##### Data supplied

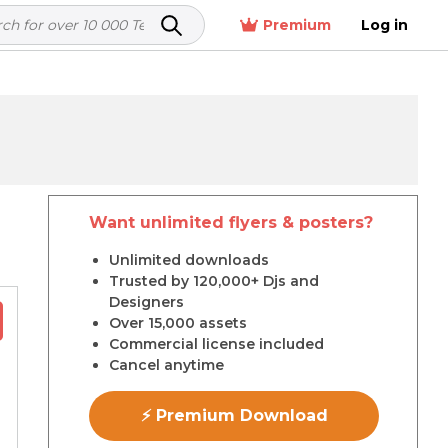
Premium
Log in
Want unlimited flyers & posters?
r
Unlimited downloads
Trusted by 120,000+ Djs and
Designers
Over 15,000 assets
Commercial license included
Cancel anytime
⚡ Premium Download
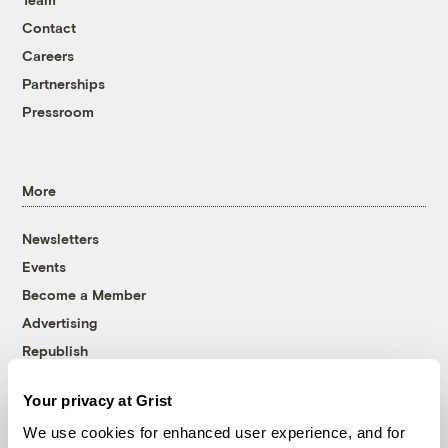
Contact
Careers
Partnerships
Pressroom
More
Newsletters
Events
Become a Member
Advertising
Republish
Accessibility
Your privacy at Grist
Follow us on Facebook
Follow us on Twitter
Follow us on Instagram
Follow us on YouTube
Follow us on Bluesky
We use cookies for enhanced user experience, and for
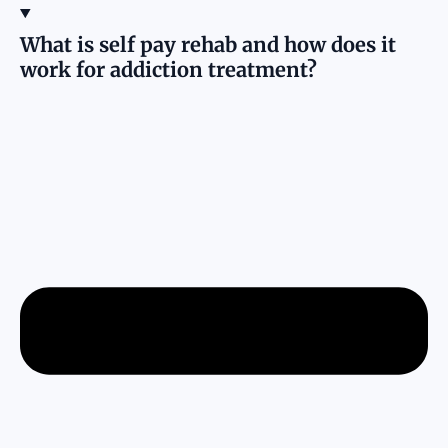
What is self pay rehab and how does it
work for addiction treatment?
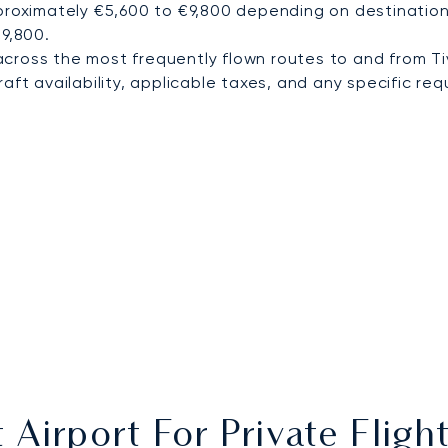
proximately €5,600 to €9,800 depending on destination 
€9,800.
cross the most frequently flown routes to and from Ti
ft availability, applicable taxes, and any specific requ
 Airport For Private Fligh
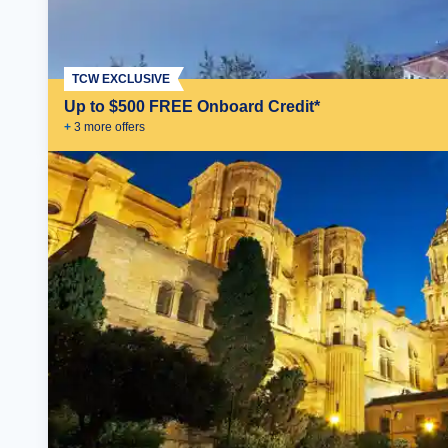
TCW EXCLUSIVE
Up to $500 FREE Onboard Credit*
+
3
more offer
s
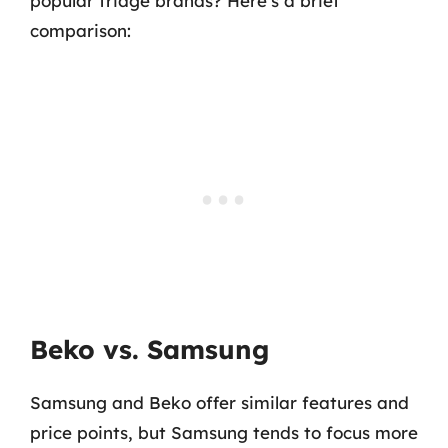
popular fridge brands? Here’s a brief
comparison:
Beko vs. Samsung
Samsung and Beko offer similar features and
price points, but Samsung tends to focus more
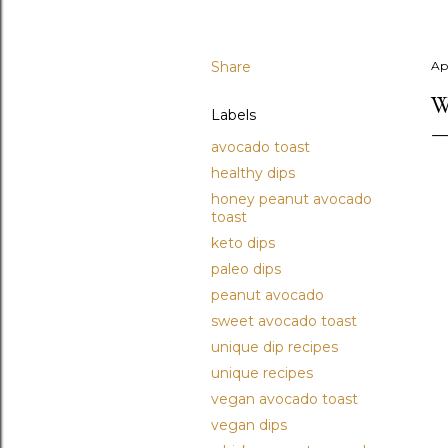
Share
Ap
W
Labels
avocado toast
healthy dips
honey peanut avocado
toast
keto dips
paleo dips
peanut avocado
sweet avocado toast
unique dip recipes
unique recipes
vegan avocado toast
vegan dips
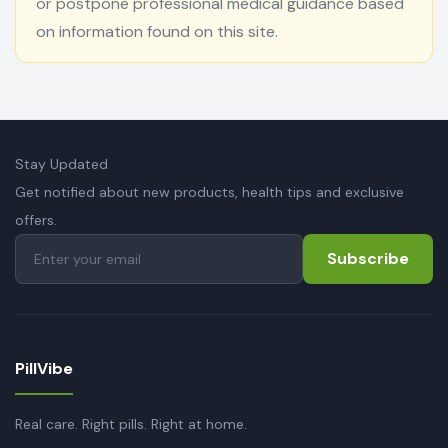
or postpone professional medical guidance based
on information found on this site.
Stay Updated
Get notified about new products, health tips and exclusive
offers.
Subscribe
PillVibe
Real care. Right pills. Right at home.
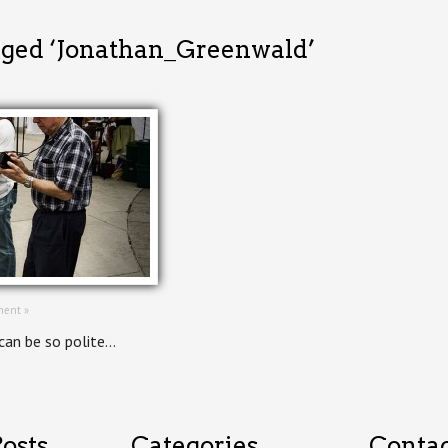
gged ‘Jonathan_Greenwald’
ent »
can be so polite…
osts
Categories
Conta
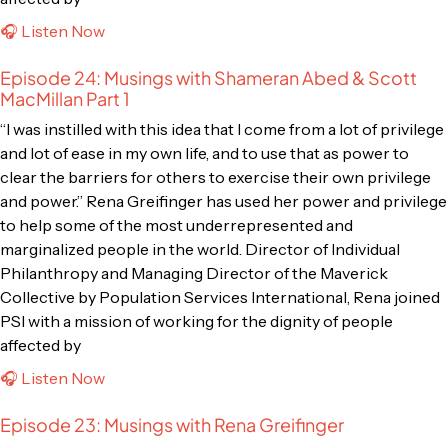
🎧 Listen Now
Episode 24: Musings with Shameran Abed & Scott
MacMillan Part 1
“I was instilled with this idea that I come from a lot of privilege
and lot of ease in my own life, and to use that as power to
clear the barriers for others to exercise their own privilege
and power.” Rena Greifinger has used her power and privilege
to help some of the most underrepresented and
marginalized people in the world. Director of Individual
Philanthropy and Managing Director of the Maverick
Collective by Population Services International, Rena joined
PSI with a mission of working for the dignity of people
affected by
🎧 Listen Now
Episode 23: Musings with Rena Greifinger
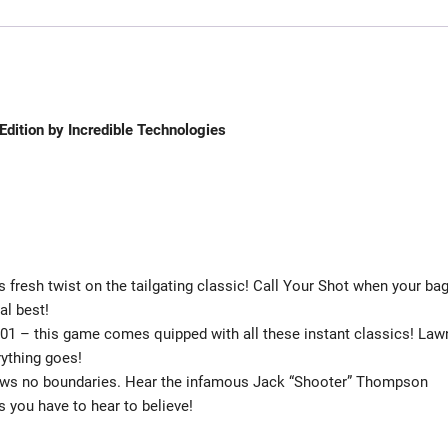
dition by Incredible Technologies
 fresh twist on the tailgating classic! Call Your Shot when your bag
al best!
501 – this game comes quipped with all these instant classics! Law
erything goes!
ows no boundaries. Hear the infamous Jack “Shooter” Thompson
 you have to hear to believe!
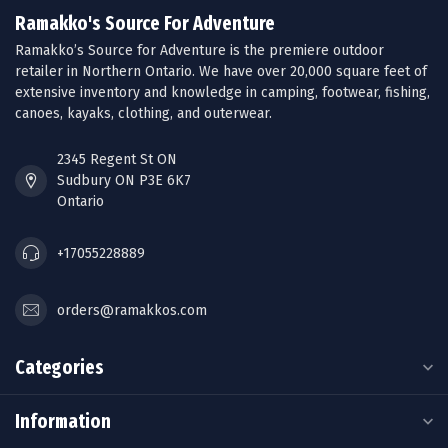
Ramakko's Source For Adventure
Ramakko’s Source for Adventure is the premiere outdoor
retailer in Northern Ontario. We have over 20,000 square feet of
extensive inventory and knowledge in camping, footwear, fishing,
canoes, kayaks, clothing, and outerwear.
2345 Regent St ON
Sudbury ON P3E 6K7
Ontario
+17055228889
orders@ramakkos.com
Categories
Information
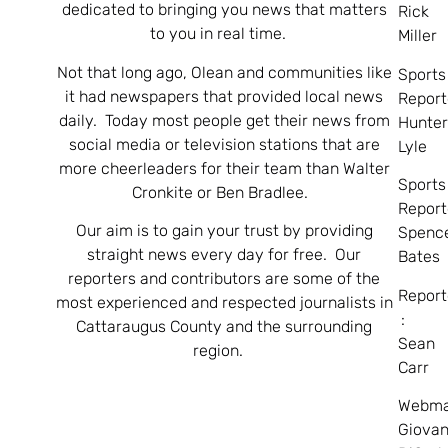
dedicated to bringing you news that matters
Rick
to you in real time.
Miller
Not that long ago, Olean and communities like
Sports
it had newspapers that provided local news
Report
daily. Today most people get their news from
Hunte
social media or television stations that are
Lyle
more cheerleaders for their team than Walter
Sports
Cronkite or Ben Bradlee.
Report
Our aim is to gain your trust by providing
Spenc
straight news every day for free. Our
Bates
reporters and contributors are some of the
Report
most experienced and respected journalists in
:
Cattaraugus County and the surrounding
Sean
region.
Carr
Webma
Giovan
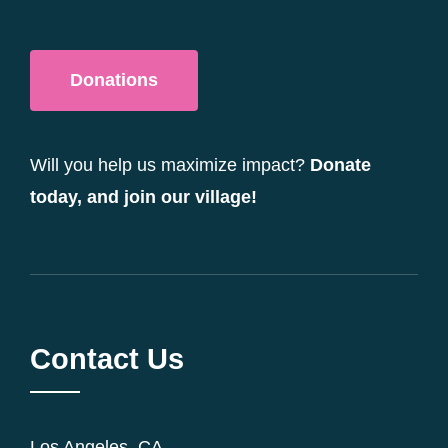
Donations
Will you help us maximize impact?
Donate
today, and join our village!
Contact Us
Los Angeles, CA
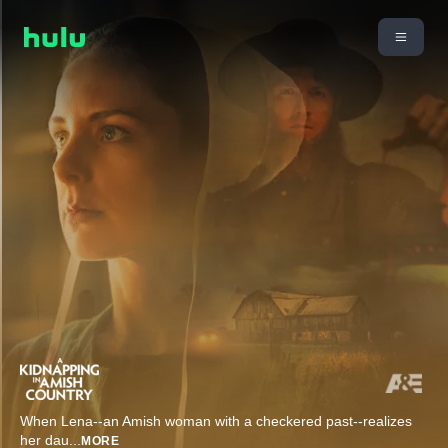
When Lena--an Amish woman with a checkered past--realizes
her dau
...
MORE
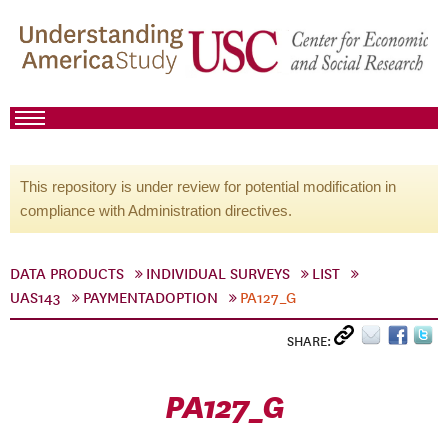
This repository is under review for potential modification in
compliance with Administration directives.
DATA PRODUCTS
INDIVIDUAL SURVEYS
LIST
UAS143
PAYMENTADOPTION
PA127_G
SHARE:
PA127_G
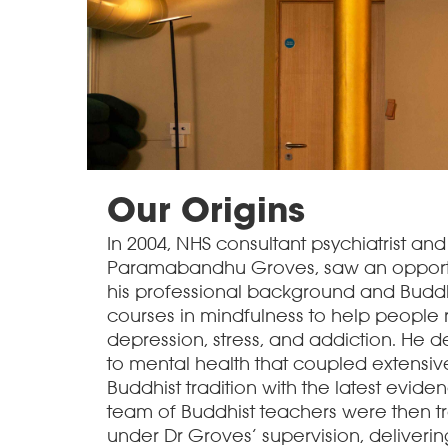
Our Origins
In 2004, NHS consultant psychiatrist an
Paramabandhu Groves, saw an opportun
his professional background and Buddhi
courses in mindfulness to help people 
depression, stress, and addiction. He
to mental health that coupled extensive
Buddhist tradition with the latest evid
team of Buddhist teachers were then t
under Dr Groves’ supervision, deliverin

##########

* [Goal of the exercise]:
List every line above that holds the word "Episode".

* [Exercise result]:
Episode 24: Musings with Shameran Abed & Scott
Episode 23: Musings with Rena Greifinger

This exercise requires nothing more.